September 10, 2021: Russia warplanes carried out over a hundred airstrikes in the last week against Islamic terrorist targets in northwest Syria (Latakia, Idlib and Homs provinces) plus ISIL targets in eastern Syria. Russian warplanes are based in Latakia, where Russia has built a large airbase on land provided by the Syrian government on a long-term lease. Russian military aircraft have been active in Syria since 2015 and by 2021 had flown over 40,000 sorties. Most of these sorties were non-combat operations by helicopters, military transports and combat support aircraft carrying out reconnaissance missions seeking out targets and keeping track of enemy, and friendly activity on the ground. Russia does not have many UAVs for recon or ground attack. Using manned aircraft for any sorties is expensive, the combat sorties are just more expensive because they deliberately expend most of their cargo.

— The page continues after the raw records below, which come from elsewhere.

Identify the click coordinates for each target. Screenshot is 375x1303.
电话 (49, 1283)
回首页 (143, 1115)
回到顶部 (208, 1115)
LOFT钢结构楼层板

The Assad government wants the Russians to stick around to deal with the long-term threat from Islamic terrorists and secular rebels. The airstrikes and maintaining an airbase and nearby port facility are expensive but easier to hide in the budget than Russians getting killed in Syria. Nearly all the Russian military personnel in Syria are volunteers or military contractors, who are also more expensive than sending conscripts, which still comprise over half the armed forces. Families of conscripts are unhappy with conscription in general and get agitated if their sons are sent overseas and even more angry, and outspoken locally and on the Internet, if their conscript son is wounded or killed overseas.